Film français d’Alice Douard (2025), avec Ella Rumpf, Monia Chokri, Noémie Lvovsky, Emy Juretzko, Julien Gaspar-Oliveri, Jeanne Herry, Aude Pépin, Philippe Petit, Anne Le Ny, Émilie Brisavoine, Hammou Graïa, Tom Harari, Eva Huault, Pauline Bayle, Félix Kysyl, Hamza Meziani, Édouard Sulpice, Mélodie Bonnin, Loane Seguillon, Marianne Dubut… 1h37. Sortie le 19 novembre 2025.
Monia Chokri
De prime abord, la tentation est grande de classer le premier long métrage d’Alice Douard parmi ses œuvres sociétales qui entendent dresser un état des lieux aussi précis que possible d’un monde en mutation permanente. Des sujets qui alimentaient naguère les débats de la fameuse émission de télévision “Les dossiers de l’écran”. Des preuves d’amour aborde en l’occurrence une situation rarement traitée : celle de ces couples homosexuels qui souhaitent procréer mais dont seule la mère porteuse ressent les stigmates dans son corps, sa partenaire se retrouvant dans le rôle ingrat dévolu traditionnellement au père, tout en demeurant une femme dans l’attente d’un heureux événement, mais en quelque sorte par procuration. Une situation paradoxale mais très réaliste que raconte le film à travers le couple formé par Ella Rumpf et Monia Chokri. L’une couve, l’autre pas, pour pasticher le titre d’un classique féministe d’Agnès Varda, tandis que l’épanouissement de la parturiente s’accomplit au détriment de son âme sœur qui s’étiole sous l’effet de cette nouvelle forme de baby blues empreinte de frustration. Tout l’enjeu consiste à s’intéresser précisément à celle qui hérite d’un rôle ingrat dévolu jusqu’ici aux pères : celui de témoin dépossédé de cette fonction inhérente à la femme qui consiste à porter un bébé et à le sentir se développer et bouger en soi. En questionnant cette nouvelle répartition des rôles qui caractérise certains couples féminins, ce film investit un univers mystérieux dont on n’a sans doute pas encore mesuré l’étendue des conséquences potentielles.
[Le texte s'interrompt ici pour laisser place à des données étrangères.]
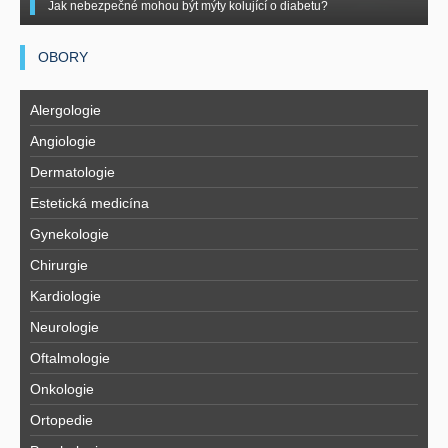
Jak nebezpečné mohou být mýty kolující o diabetu?
OBORY
Alergologie
Angiologie
Dermatologie
Estetická medicína
Gynekologie
Chirurgie
Kardiologie
Neurologie
Oftalmologie
Onkologie
Ortopedie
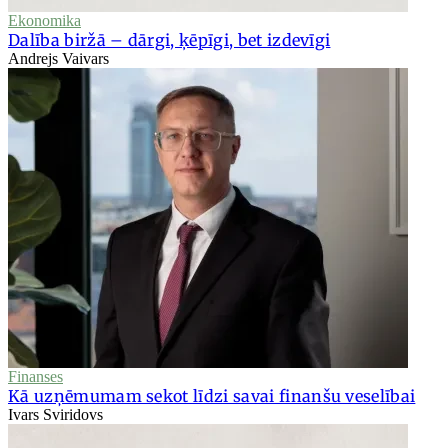
Ekonomika
Dalība biržā – dārgi, ķēpīgi, bet izdevīgi
Andrejs Vaivars
Finanses
Kā uzņēmumam sekot līdzi savai finanšu veselībai
Ivars Sviridovs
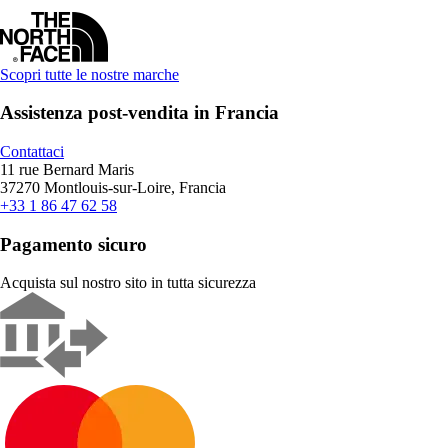
Scopri tutte le nostre marche
Assistenza post-vendita in Francia
Contattaci
11 rue Bernard Maris
37270 Montlouis-sur-Loire, Francia
+33 1 86 47 62 58
Pagamento sicuro
Acquista sul nostro sito in tutta sicurezza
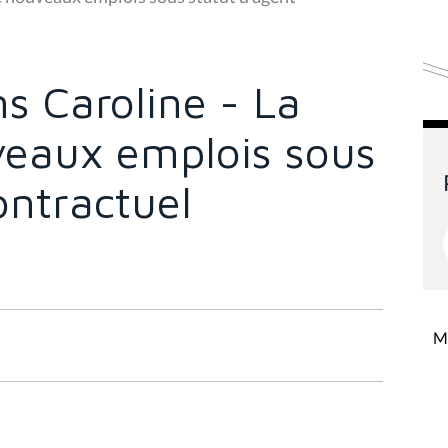
s Caroline - La
veaux emplois sous
ontractuel
Mi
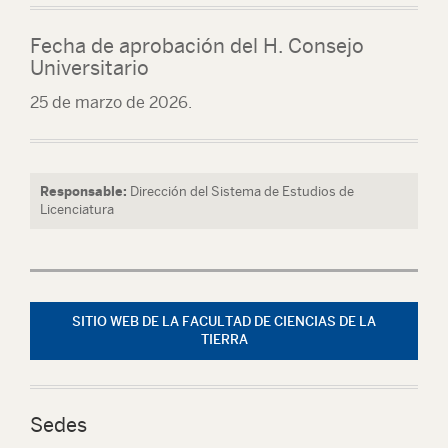
Fecha de aprobación del H. Consejo
Universitario
25 de marzo de 2026.
Responsable:
Dirección del Sistema de Estudios de
Licenciatura
SITIO WEB DE LA FACULTAD DE CIENCIAS DE LA
TIERRA
Sedes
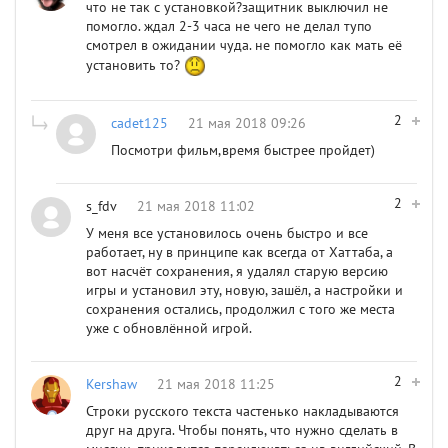
что не так с установкой?защитник выключил не
помогло. ждал 2-3 часа не чего не делал тупо
смотрел в ожидании чуда. не помогло как мать её
установить то?
2
cadet125
21 мая 2018 09:26
Посмотри фильм,время быстрее пройдет)
2
s_fdv
21 мая 2018 11:02
У меня все установилось очень быстро и все
работает, ну в принципе как всегда от Хаттаба, а
вот насчёт сохранения, я удалял старую версию
игры и установил эту, новую, зашёл, а настройки и
сохранения остались, продолжил с того же места
уже с обновлённой игрой.
2
Kershaw
21 мая 2018 11:25
Строки русского текста частенько накладываются
друг на друга. Чтобы понять, что нужно сделать в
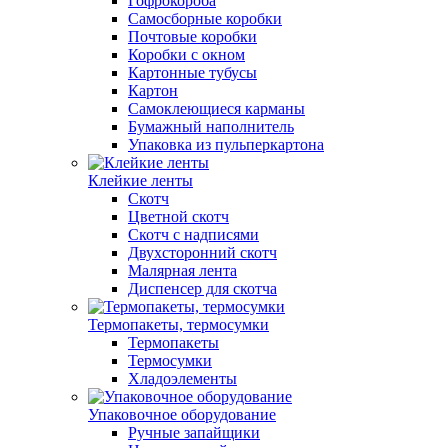
Гофрокороба
Самосборные коробки
Почтовые коробки
Коробки с окном
Картонные тубусы
Картон
Самоклеющиеся карманы
Бумажный наполнитель
Упаковка из пульперкартона
Клейкие ленты
Скотч
Цветной скотч
Скотч с надписями
Двухсторонний скотч
Малярная лента
Диспенсер для скотча
Термопакеты, термосумки
Термопакеты
Термосумки
Хладоэлементы
Упаковочное оборудование
Ручные запайщики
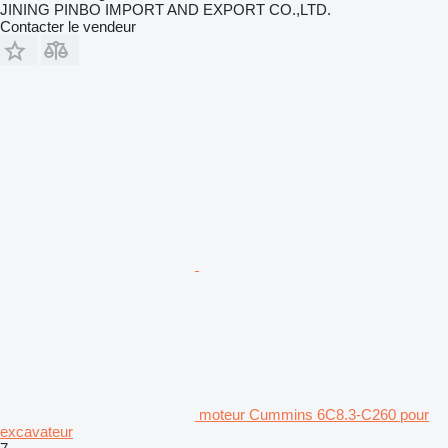
JINING PINBO IMPORT AND EXPORT CO.,LTD.
Contacter le vendeur
moteur Cummins 6C8.3-C260 pour
excavateur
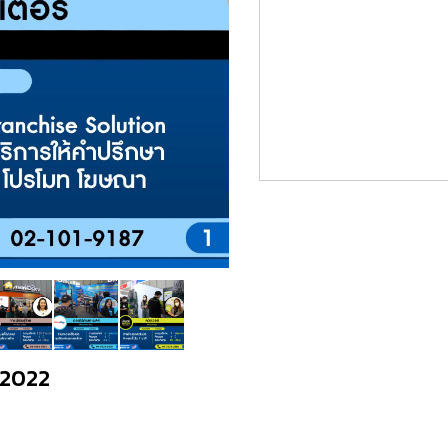
O2022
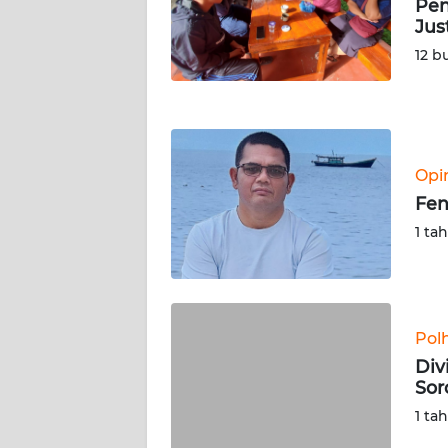
Pen
NUSANTARA
Jus
12 b
WN
JOGJA
WN
JATIM
Opi
Fen
WN
BALI
1 ta
WN
KALBAR
Pol
WN
Div
KALTENG
Sor
1 ta
WN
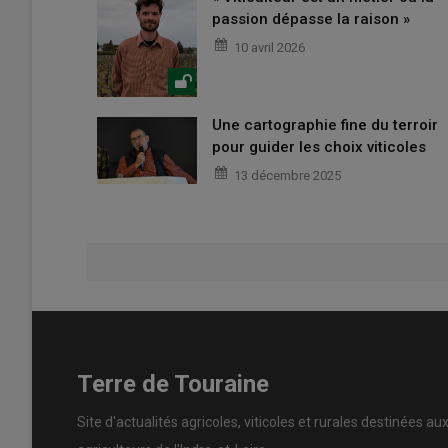
passion dépasse la raison »
10 avril 2026
Une cartographie fine du terroir
pour guider les choix viticoles
13 décembre 2025
Terre de Touraine
Site d'actualités agricoles, viticoles et rurales destinées au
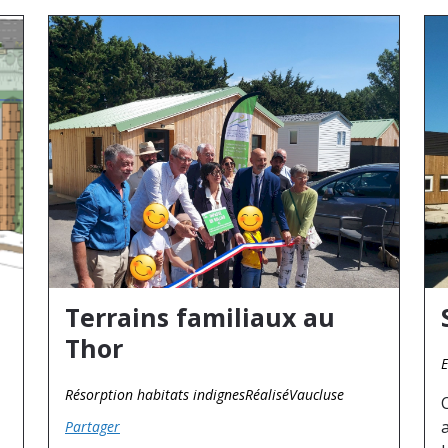
Terrains familiaux au
Thor
E
Résorption habitats indignes
Réalisé
Vaucluse
Partager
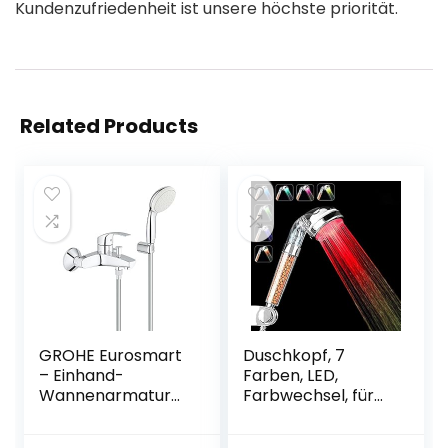
Kundenzufriedenheit ist unsere höchste priorität.
Related Products
GROHE Eurosmart
Duschkopf, 7
– Einhand-
Farben, LED,
Wannenarmatur
Farbwechsel, für
(mit
Badezimmer, Spa
Brausegarnitur,
– hoher Druck,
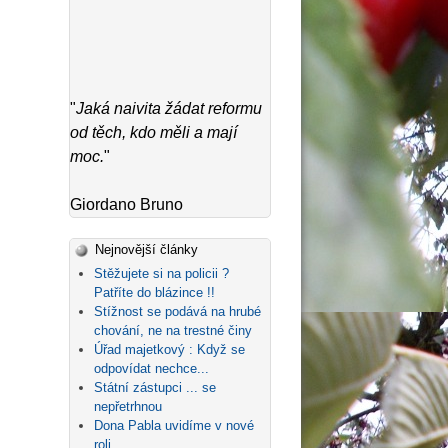
"
Jaká naivita žádat reformu
od těch, kdo měli a mají
moc.
"
Giordano Bruno
Nejnovější články
Stěžujete si na policii ?
Patříte do blázince !!
Stížnost se podává na hrubé
chování, ne na trestné činy
Úřad majetkový : Když se
odpovídat nechce...
Státní zástupci ... se
nepřetrhnou
Dona Pabla uvidíme v nové
roli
Monia Chokri et Ella Rumpf
Placé sous le signe de cette maxime de Jean Cocteau qui affirmait qu’« il n’y a pas d’amour, il n’y a que des preuves d’amour », le film d’Alice Douard mise sur deux interprètes principales remarquables : Ella Rumpf, couronnée du César du meilleur espoir féminin pour Le théorème de Marguerite d’Anna Novion, et l’actrice et réalisatrice québécoise Monia Chokri. Ce long est l’œuvre d’une cinéaste qui avait abordé un sujet voisin dans L’attente, son court métrage césarisé en 2024, mais adopte cette fois un ton résolument plus politique. Au-delà des multiples questionnements que suscite ce film, elle le situe à dessein en 2013, histoire de traiter ses protagonistes comme les pionnières d’une cause que la loi Taubira a contribué à encadrer et surtout à protéger. Une situation dont la réalisatrice souhaite d’autant plus témoigner qu’elle l’a vécue intimement et qu’elle a suscité en elle des interrogations auxquelles le film essaie d’apporter des réponses cohérentes mais sans doute insatisfaisantes, faute d’un recul suffisant. Son scénario emprunte à dessein la voie de l’apaisement. Il débute par la promulgation de la loi sur le mariage pour tous et développe à partir de là un thème qui revient comme une vague : la notion de famille et ce qu’elle signifie dans une société qui ose balayer le fameux dogme “un papa, une maman”, en élargissant le spectre des possibles. Avec aussi un parti pris qui consiste à affirmer que ces questions ne se posent plus en tant que telles et deviennent accessoires, mais qu'elles supposent de manifester le désir de cet enfant qu'on ne porte pas pour le mériter ce qui entérinera leur acceptation et par extension une certaine normalisation. C’est tout l’objectif de ce film parfois douloureux, mais toujours généreux, dont l’unique moteur est l’amour, aussi abstrait puisse-t-il être.